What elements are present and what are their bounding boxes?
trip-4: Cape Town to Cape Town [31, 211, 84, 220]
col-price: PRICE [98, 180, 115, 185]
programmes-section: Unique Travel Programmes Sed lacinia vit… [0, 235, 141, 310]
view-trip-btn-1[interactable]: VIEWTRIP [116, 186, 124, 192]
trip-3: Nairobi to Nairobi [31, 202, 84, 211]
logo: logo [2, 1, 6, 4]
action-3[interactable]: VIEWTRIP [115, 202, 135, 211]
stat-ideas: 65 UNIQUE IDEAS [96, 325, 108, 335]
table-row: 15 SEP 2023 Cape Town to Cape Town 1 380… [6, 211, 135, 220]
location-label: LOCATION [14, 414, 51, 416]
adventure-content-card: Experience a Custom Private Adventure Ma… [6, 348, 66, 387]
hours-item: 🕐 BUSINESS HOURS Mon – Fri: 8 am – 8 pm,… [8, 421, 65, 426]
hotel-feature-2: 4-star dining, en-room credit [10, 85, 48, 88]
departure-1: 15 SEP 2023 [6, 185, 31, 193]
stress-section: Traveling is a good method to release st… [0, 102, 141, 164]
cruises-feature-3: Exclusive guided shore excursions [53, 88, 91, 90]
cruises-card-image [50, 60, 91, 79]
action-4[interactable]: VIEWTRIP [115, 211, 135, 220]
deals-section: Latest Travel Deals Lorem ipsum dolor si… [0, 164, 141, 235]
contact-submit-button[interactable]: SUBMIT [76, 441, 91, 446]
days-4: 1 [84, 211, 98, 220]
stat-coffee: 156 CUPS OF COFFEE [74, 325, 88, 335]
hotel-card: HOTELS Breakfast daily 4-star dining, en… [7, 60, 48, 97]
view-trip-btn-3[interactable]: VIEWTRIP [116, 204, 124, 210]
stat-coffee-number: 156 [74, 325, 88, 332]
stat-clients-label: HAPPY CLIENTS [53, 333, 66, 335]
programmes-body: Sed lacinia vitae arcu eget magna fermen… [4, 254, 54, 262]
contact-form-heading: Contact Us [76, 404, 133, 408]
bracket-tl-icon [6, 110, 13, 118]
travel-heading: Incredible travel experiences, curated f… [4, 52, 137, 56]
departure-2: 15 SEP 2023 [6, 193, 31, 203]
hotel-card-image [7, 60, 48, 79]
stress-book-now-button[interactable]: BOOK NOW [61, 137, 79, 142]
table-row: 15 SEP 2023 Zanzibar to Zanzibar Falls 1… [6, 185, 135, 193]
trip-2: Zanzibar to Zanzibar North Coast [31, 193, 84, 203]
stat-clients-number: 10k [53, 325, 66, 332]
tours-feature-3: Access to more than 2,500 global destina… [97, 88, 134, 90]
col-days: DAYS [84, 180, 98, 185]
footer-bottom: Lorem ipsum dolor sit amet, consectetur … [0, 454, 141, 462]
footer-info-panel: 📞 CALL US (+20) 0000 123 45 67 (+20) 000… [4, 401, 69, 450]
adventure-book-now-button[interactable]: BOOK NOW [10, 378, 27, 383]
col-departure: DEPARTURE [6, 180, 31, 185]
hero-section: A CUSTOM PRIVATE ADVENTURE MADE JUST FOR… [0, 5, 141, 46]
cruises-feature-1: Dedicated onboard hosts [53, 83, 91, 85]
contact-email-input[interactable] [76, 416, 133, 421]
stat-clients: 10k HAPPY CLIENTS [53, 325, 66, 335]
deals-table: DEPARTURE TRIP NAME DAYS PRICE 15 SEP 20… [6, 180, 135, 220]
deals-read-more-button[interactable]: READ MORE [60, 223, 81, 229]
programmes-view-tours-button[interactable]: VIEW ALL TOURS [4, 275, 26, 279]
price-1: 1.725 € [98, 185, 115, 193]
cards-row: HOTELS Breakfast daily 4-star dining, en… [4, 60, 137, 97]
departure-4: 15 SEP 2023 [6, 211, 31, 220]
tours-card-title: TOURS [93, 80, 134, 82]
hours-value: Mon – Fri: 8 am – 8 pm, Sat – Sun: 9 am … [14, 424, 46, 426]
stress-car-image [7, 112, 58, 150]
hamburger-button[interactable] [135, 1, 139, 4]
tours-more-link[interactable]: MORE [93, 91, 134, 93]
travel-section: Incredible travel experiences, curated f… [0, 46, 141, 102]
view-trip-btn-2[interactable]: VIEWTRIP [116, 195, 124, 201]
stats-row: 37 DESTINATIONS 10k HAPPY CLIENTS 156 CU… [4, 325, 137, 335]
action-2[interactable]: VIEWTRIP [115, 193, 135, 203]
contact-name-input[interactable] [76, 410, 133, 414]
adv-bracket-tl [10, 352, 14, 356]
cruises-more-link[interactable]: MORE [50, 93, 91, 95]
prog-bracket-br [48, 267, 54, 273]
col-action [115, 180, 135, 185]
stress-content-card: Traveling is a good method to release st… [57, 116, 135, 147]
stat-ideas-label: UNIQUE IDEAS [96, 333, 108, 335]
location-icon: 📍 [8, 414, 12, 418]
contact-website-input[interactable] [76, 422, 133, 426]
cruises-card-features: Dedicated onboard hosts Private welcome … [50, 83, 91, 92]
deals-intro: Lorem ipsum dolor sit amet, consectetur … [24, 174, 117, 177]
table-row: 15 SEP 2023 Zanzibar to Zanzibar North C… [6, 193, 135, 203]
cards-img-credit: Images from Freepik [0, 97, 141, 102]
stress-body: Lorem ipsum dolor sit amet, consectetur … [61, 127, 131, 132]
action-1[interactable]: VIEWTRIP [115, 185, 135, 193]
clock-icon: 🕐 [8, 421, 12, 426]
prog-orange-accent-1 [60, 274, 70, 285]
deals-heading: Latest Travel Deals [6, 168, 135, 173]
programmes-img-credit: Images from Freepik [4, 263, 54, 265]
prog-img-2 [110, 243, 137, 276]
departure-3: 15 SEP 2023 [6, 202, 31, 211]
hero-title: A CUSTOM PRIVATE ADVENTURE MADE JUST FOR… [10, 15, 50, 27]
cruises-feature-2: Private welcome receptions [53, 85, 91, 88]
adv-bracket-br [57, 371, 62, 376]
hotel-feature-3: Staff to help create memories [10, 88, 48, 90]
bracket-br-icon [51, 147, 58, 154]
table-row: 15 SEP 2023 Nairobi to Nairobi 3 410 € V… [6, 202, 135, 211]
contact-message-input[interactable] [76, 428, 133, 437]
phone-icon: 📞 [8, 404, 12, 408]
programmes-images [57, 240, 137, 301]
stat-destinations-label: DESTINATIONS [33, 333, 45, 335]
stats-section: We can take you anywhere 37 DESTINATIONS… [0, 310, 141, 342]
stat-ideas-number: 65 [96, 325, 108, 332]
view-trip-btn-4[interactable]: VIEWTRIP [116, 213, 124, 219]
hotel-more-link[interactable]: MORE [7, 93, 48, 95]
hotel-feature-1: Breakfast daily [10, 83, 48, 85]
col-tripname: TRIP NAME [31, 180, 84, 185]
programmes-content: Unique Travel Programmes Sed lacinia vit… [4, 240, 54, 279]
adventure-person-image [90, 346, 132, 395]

▶ Exercise goal: Copy out the data shown above without altering anything.

▶ Written response:
What elements are present and what are their bounding boxes?
trip-4: Cape Town to Cape Town [31, 211, 84, 220]
col-price: PRICE [98, 180, 115, 185]
programmes-section: Unique Travel Programmes Sed lacinia vit… [0, 235, 141, 310]
view-trip-btn-1[interactable]: VIEWTRIP [116, 186, 124, 192]
trip-3: Nairobi to Nairobi [31, 202, 84, 211]
logo: logo [2, 1, 6, 4]
action-3[interactable]: VIEWTRIP [115, 202, 135, 211]
stat-ideas: 65 UNIQUE IDEAS [96, 325, 108, 335]
table-row: 15 SEP 2023 Cape Town to Cape Town 1 380… [6, 211, 135, 220]
location-label: LOCATION [14, 414, 51, 416]
adventure-content-card: Experience a Custom Private Adventure Ma… [6, 348, 66, 387]
hours-item: 🕐 BUSINESS HOURS Mon – Fri: 8 am – 8 pm,… [8, 421, 65, 426]
hotel-feature-2: 4-star dining, en-room credit [10, 85, 48, 88]
departure-1: 15 SEP 2023 [6, 185, 31, 193]
stress-section: Traveling is a good method to release st… [0, 102, 141, 164]
cruises-feature-3: Exclusive guided shore excursions [53, 88, 91, 90]
cruises-card-image [50, 60, 91, 79]
action-4[interactable]: VIEWTRIP [115, 211, 135, 220]
deals-section: Latest Travel Deals Lorem ipsum dolor si… [0, 164, 141, 235]
contact-submit-button[interactable]: SUBMIT [76, 441, 91, 446]
days-4: 1 [84, 211, 98, 220]
stat-coffee: 156 CUPS OF COFFEE [74, 325, 88, 335]
hotel-card: HOTELS Breakfast daily 4-star dining, en… [7, 60, 48, 97]
view-trip-btn-3[interactable]: VIEWTRIP [116, 204, 124, 210]
stat-coffee-number: 156 [74, 325, 88, 332]
stat-clients-label: HAPPY CLIENTS [53, 333, 66, 335]
programmes-body: Sed lacinia vitae arcu eget magna fermen… [4, 254, 54, 262]
contact-form-heading: Contact Us [76, 404, 133, 408]
bracket-tl-icon [6, 110, 13, 118]
travel-heading: Incredible travel experiences, curated f… [4, 52, 137, 56]
departure-2: 15 SEP 2023 [6, 193, 31, 203]
hotel-card-image [7, 60, 48, 79]
stress-book-now-button[interactable]: BOOK NOW [61, 137, 79, 142]
table-row: 15 SEP 2023 Zanzibar to Zanzibar Falls 1… [6, 185, 135, 193]
trip-2: Zanzibar to Zanzibar North Coast [31, 193, 84, 203]
stat-clients-number: 10k [53, 325, 66, 332]
tours-feature-3: Access to more than 2,500 global destina… [97, 88, 134, 90]
col-days: DAYS [84, 180, 98, 185]
footer-bottom: Lorem ipsum dolor sit amet, consectetur … [0, 454, 141, 462]
footer-info-panel: 📞 CALL US (+20) 0000 123 45 67 (+20) 000… [4, 401, 69, 450]
adventure-book-now-button[interactable]: BOOK NOW [10, 378, 27, 383]
col-departure: DEPARTURE [6, 180, 31, 185]
hero-section: A CUSTOM PRIVATE ADVENTURE MADE JUST FOR… [0, 5, 141, 46]
cruises-feature-1: Dedicated onboard hosts [53, 83, 91, 85]
contact-email-input[interactable] [76, 416, 133, 421]
stat-clients: 10k HAPPY CLIENTS [53, 325, 66, 335]
deals-table: DEPARTURE TRIP NAME DAYS PRICE 15 SEP 20… [6, 180, 135, 220]
deals-read-more-button[interactable]: READ MORE [60, 223, 81, 229]
programmes-view-tours-button[interactable]: VIEW ALL TOURS [4, 275, 26, 279]
price-1: 1.725 € [98, 185, 115, 193]
cards-row: HOTELS Breakfast daily 4-star dining, en… [4, 60, 137, 97]
departure-4: 15 SEP 2023 [6, 211, 31, 220]
tours-card-title: TOURS [93, 80, 134, 82]
hours-value: Mon – Fri: 8 am – 8 pm, Sat – Sun: 9 am … [14, 424, 46, 426]
stress-car-image [7, 112, 58, 150]
hamburger-button[interactable] [135, 1, 139, 4]
tours-more-link[interactable]: MORE [93, 91, 134, 93]
travel-section: Incredible travel experiences, curated f… [0, 46, 141, 102]
view-trip-btn-2[interactable]: VIEWTRIP [116, 195, 124, 201]
stats-row: 37 DESTINATIONS 10k HAPPY CLIENTS 156 CU… [4, 325, 137, 335]
action-2[interactable]: VIEWTRIP [115, 193, 135, 203]
contact-name-input[interactable] [76, 410, 133, 414]
adv-bracket-tl [10, 352, 14, 356]
cruises-more-link[interactable]: MORE [50, 93, 91, 95]
prog-bracket-br [48, 267, 54, 273]
col-action [115, 180, 135, 185]
stress-content-card: Traveling is a good method to release st… [57, 116, 135, 147]
stat-ideas-label: UNIQUE IDEAS [96, 333, 108, 335]
location-icon: 📍 [8, 414, 12, 418]
contact-website-input[interactable] [76, 422, 133, 426]
cruises-card-features: Dedicated onboard hosts Private welcome … [50, 83, 91, 92]
deals-intro: Lorem ipsum dolor sit amet, consectetur … [24, 174, 117, 177]
table-row: 15 SEP 2023 Zanzibar to Zanzibar North C… [6, 193, 135, 203]
cards-img-credit: Images from Freepik [0, 97, 141, 102]
stress-body: Lorem ipsum dolor sit amet, consectetur … [61, 127, 131, 132]
action-1[interactable]: VIEWTRIP [115, 185, 135, 193]
clock-icon: 🕐 [8, 421, 12, 426]
prog-orange-accent-1 [60, 274, 70, 285]
deals-heading: Latest Travel Deals [6, 168, 135, 173]
programmes-img-credit: Images from Freepik [4, 263, 54, 265]
prog-img-2 [110, 243, 137, 276]
departure-3: 15 SEP 2023 [6, 202, 31, 211]
hero-title: A CUSTOM PRIVATE ADVENTURE MADE JUST FOR… [10, 15, 50, 27]
cruises-feature-2: Private welcome receptions [53, 85, 91, 88]
adv-bracket-br [57, 371, 62, 376]
hotel-feature-3: Staff to help create memories [10, 88, 48, 90]
bracket-br-icon [51, 147, 58, 154]
table-row: 15 SEP 2023 Nairobi to Nairobi 3 410 € V… [6, 202, 135, 211]
contact-message-input[interactable] [76, 428, 133, 437]
phone-icon: 📞 [8, 404, 12, 408]
programmes-images [57, 240, 137, 301]
stat-destinations-label: DESTINATIONS [33, 333, 45, 335]
stats-section: We can take you anywhere 37 DESTINATIONS… [0, 310, 141, 342]
stat-ideas-number: 65 [96, 325, 108, 332]
view-trip-btn-4[interactable]: VIEWTRIP [116, 213, 124, 219]
hotel-more-link[interactable]: MORE [7, 93, 48, 95]
hotel-feature-1: Breakfast daily [10, 83, 48, 85]
col-tripname: TRIP NAME [31, 180, 84, 185]
programmes-content: Unique Travel Programmes Sed lacinia vit… [4, 240, 54, 279]
adventure-person-image [90, 346, 132, 395]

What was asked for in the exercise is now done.